Dans l'Hexagone, on attend que les températures tombent au-dessous de zéro le jour et oscillent entre -5° et -10° la nuit pour ouvrir des lits supplémentaires. Mais à Montréal, on ne badine pas avec le froid.

«Entre le 1er décembre et la fin de l'hiver, on ne refuse personne dans les refuges», dit le président et chef de la direction de la Mission Old Brewery, Matthew Pearce. Ici, que le mercure frôle les -20 ° ou zéro, la politique est la même, quitte à déposer des matelas sur le sol de la cafétéria. En hiver, les ressources d'accueil de la métropole se mobilisent. Lorsqu'un centre est complet, on déplace les personnes à la recherche d'un refuge dans une ressource qui a encore de la place.

«On a vu à Noël des gens distribuer des couvertures ou des sacs de couchage aux gens de la rue, mais c'est vraiment à éviter, parce que ça équivaut à encourager les gens à passer la nuit dehors», souligne pour sa part Aubin Boudreau, directeur général de l'Accueil Bonneau. «Plusieurs itinérants ont des problèmes de dépendance: ils ne sentent pas le froid et peuvent mourir. On suggère plutôt d'encourager les gens à utiliser les refuges, où ils bénéficient aussi du soutien psychosocial des intervenants.»

Réticences des sans-abri

Les réticences de certains sans-abri à recourir aux refuges compliquent la tâche des intervenants, français comme québécois.

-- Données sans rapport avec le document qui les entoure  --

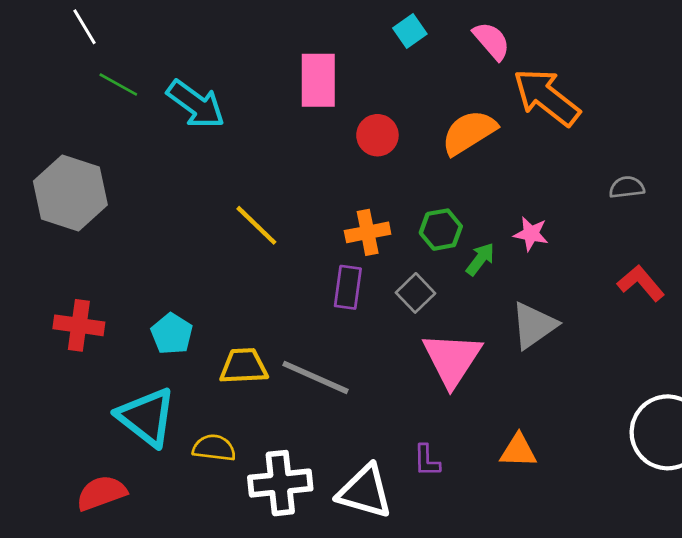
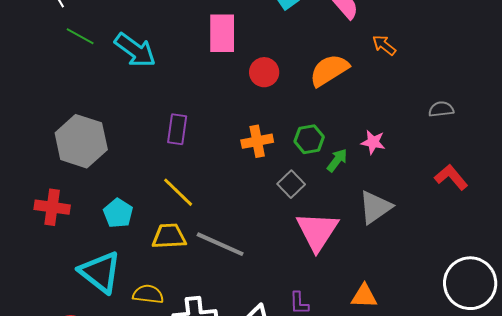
orange arrow: (546, 97) -> (384, 45), size x0.5
gray hexagon: (70, 193) -> (81, 141), moved
yellow line: (256, 225) -> (178, 192), moved
purple rectangle: (348, 287) -> (177, 129), moved

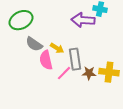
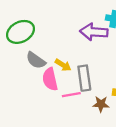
pink line: (64, 73) -> (71, 95), turned 35
brown star: (89, 73) -> (101, 104), moved

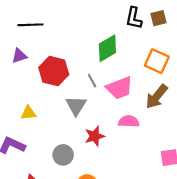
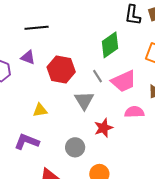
purple triangle: (19, 56) -> (28, 57), turned 42

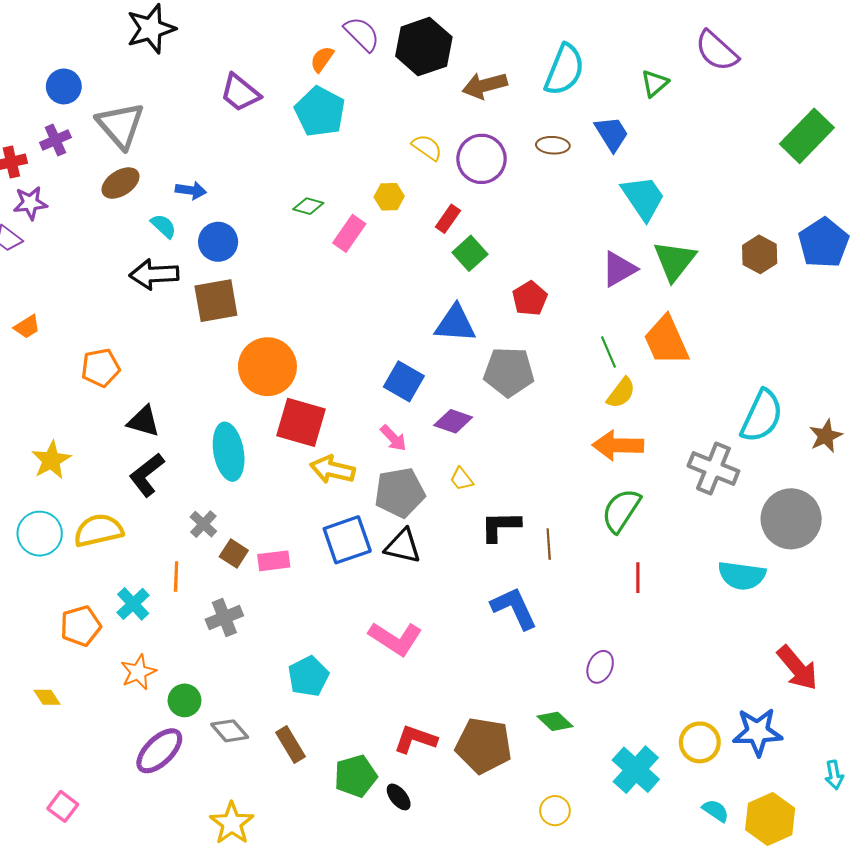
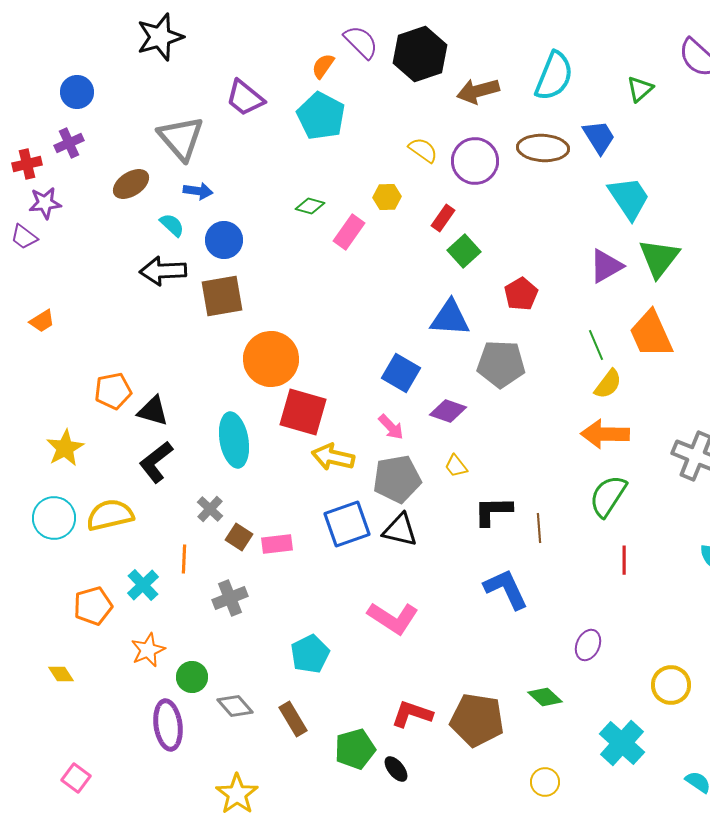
gray triangle: (120, 125) -> (181, 138), moved
brown ellipse: (553, 145) -> (543, 148), size x1.6
orange pentagon: (101, 368) -> (113, 391), moved
yellow circle: (700, 742) -> (671, 685), moved
purple ellipse: (159, 751) -> (168, 725), turned -54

Des six personnes qui sont mortes en France dans la semaine du 24 au 30 décembre, certaines avaient refusé des offres d'hébergement. «Les refus sont souvent liés à la consommation de drogue ou d'alcool et aux règles des refuge», explique Matthew Pearce. «Il y a aussi des personnes qui ont des problèmes de santé mentale et qui ne peuvent pas vivre dans des endroits fermés ou en groupe», ajoute Aubin Boudreau.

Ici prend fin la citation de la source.